Instructions to follow: Scan the records beneath this line for the line holding "[Navigation Menu] (405, 91)" and the line holding "[West Point Grey", then transcribe exactly those two and all lines between.
--- Dataset records ---
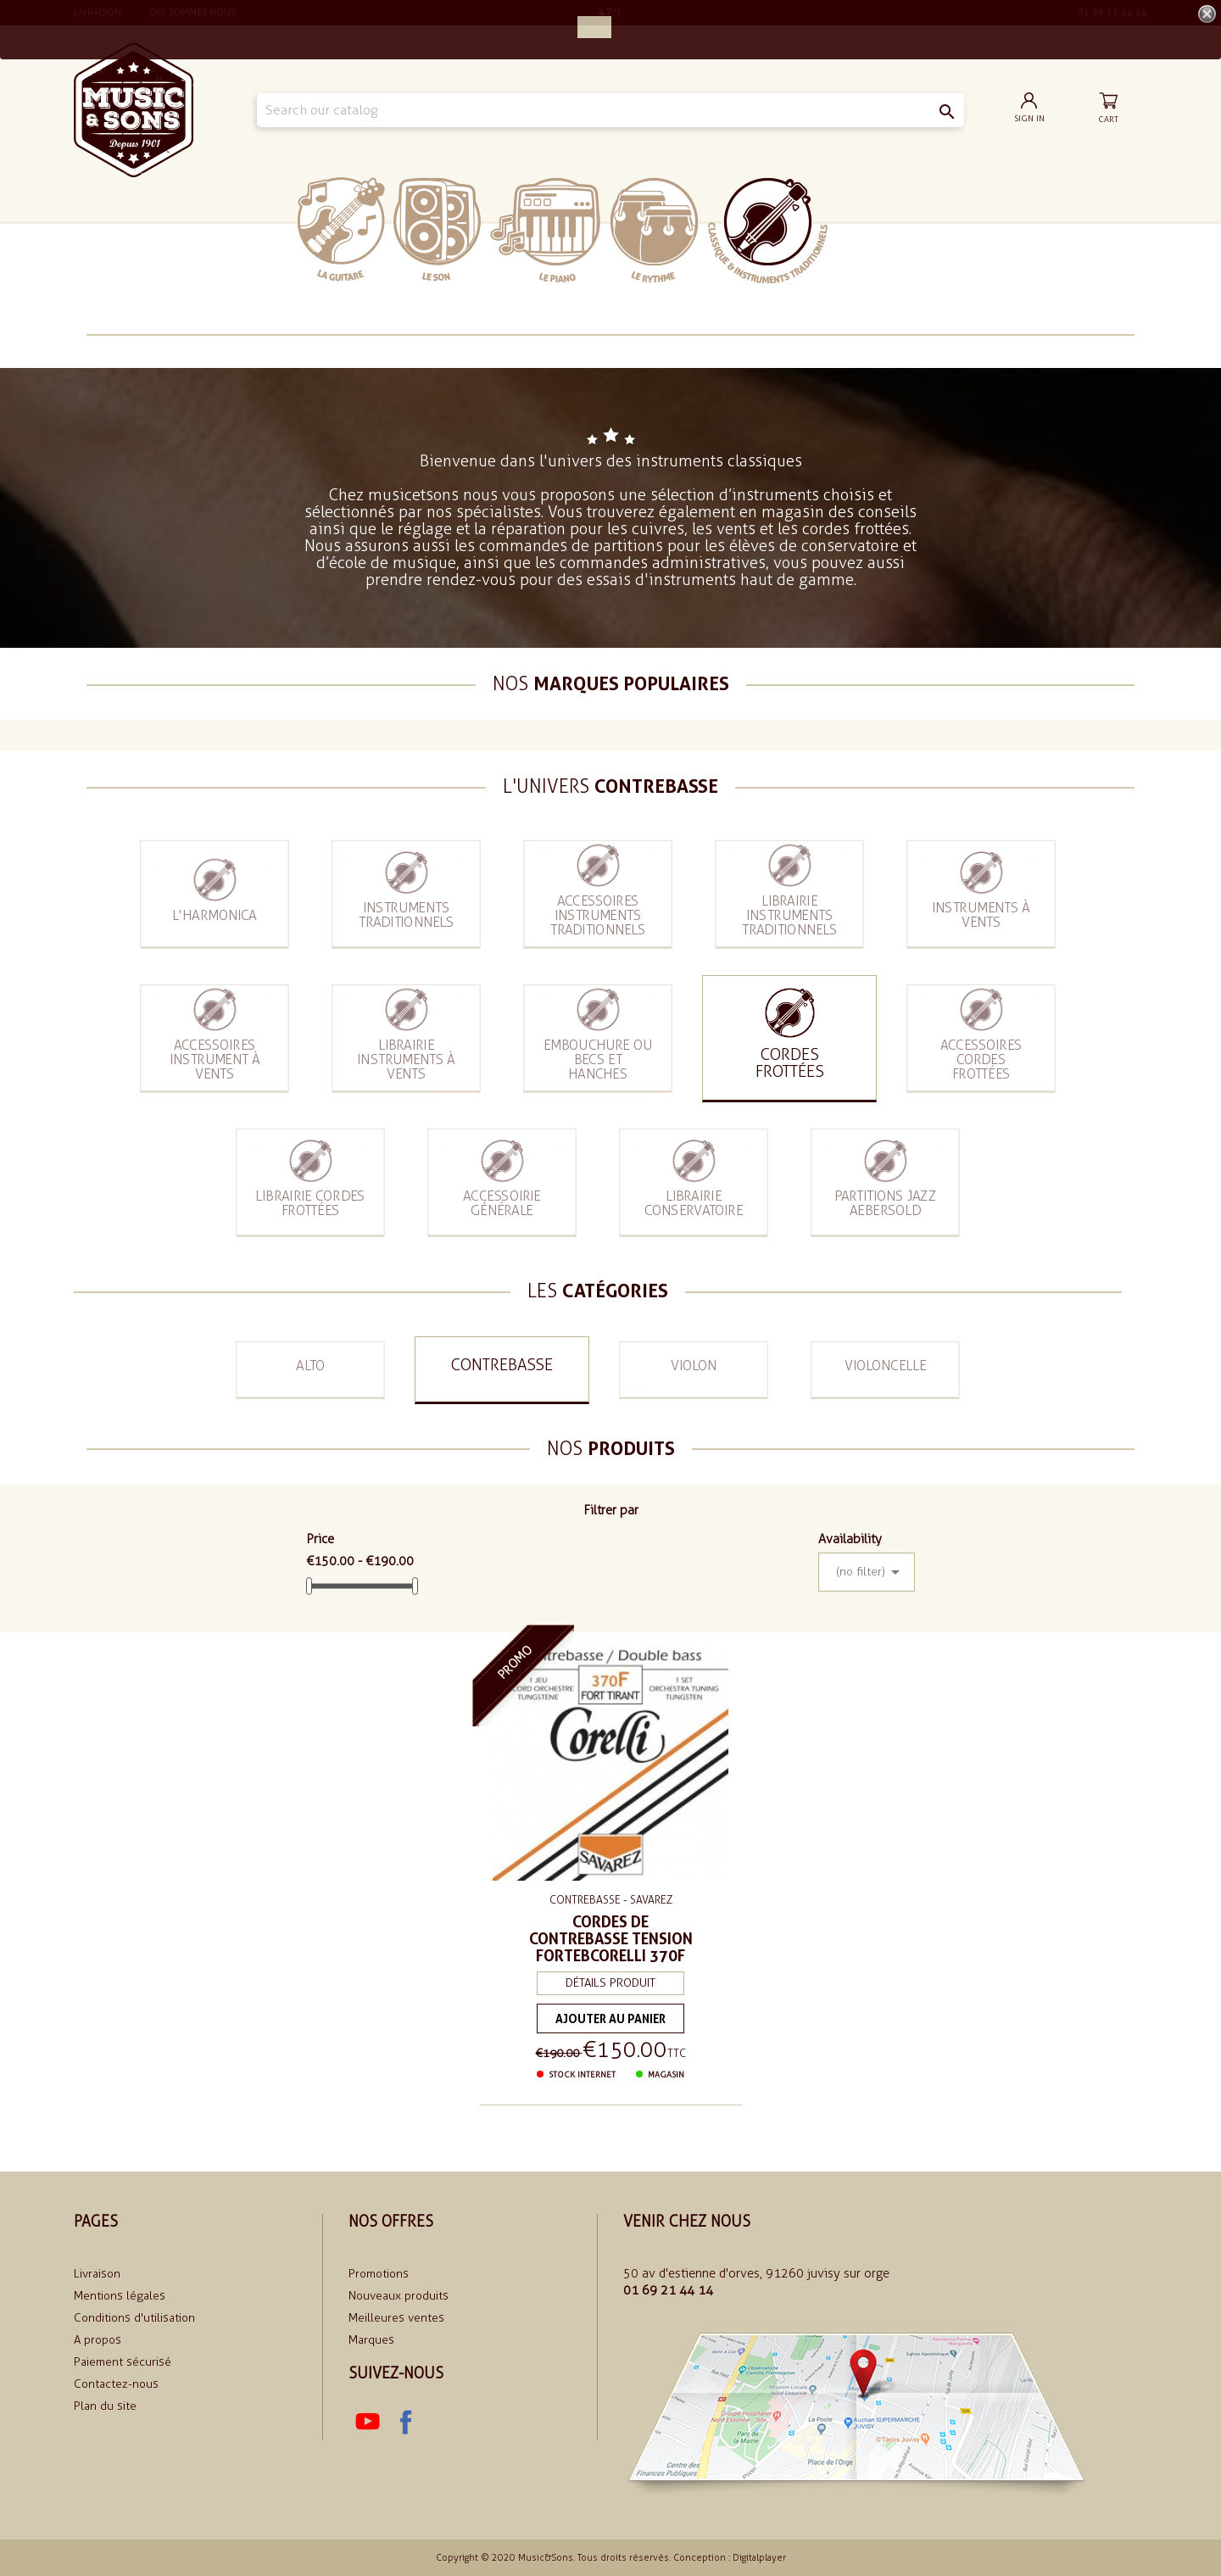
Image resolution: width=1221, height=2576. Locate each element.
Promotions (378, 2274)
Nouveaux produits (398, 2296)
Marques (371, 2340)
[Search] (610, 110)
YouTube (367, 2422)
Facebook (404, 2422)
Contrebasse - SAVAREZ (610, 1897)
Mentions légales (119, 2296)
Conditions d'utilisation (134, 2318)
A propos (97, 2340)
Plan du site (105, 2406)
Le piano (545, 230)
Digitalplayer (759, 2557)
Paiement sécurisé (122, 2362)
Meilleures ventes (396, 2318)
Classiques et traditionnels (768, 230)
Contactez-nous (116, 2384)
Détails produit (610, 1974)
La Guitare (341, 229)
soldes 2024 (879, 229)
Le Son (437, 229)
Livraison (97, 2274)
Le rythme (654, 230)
---
--- Dataset records ---
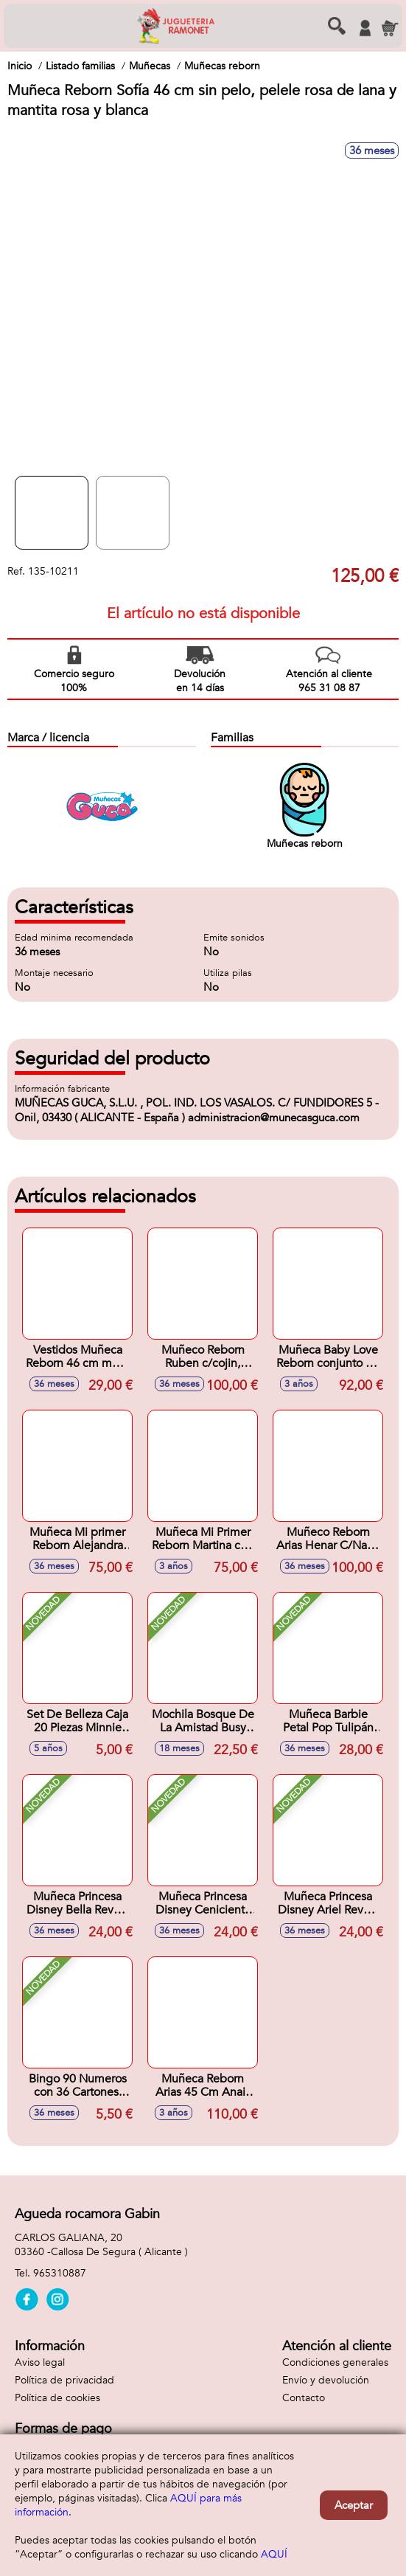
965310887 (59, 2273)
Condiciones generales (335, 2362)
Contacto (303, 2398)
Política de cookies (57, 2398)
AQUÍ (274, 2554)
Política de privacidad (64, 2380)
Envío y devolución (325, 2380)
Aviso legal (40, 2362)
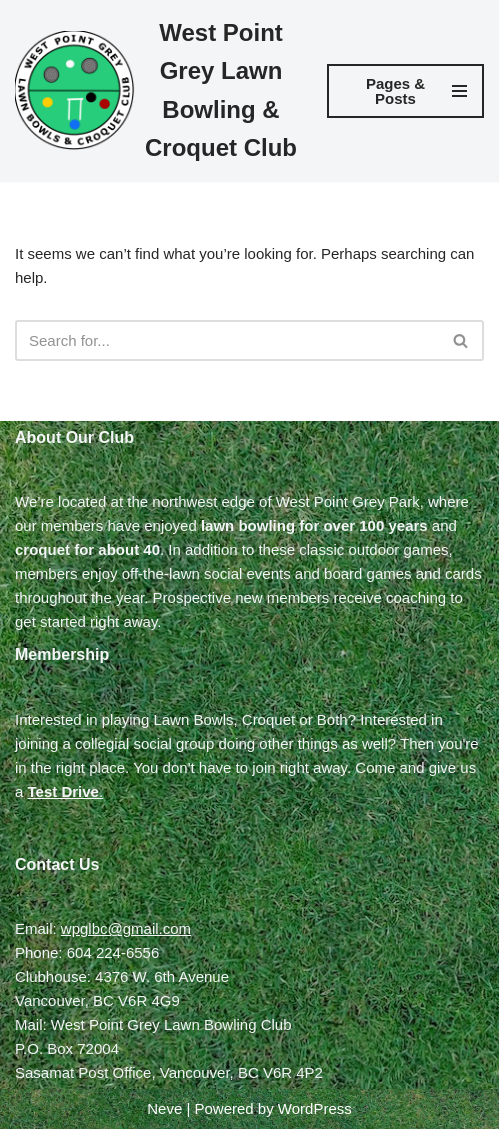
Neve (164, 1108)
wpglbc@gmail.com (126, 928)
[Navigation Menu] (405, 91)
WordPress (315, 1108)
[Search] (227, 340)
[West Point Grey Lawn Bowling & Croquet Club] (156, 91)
---
--- Dataset records ---
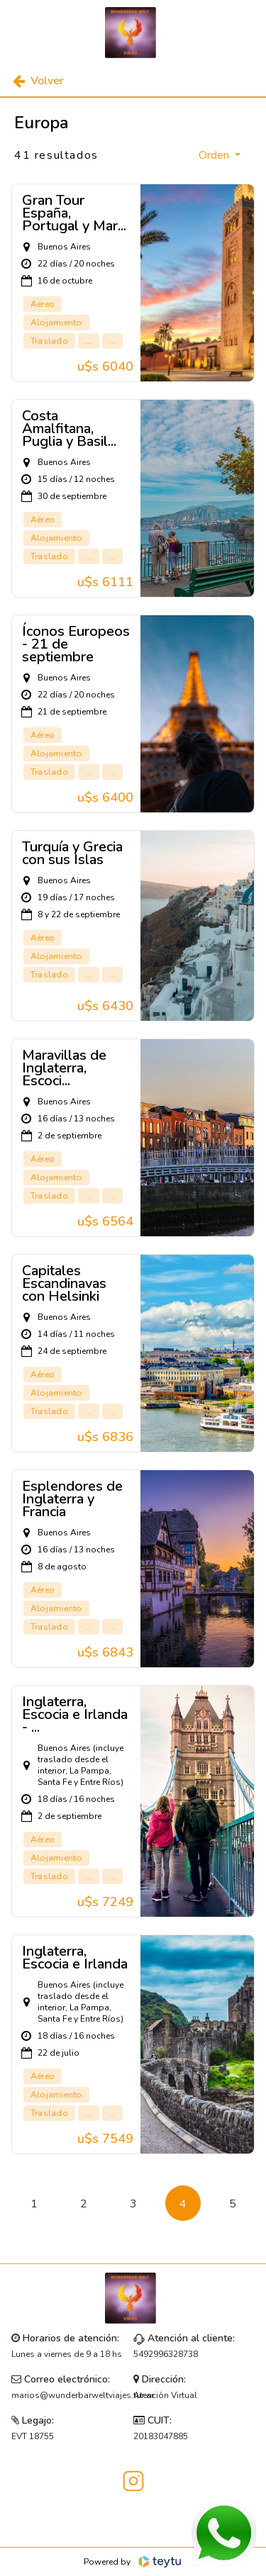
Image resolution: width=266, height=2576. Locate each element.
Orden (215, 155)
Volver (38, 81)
---
Response:
[Navigation Menu] (405, 91)
WordPress (315, 1108)
[Search] (227, 340)
[West Point Grey Lawn Bowling & Croquet Club] (156, 91)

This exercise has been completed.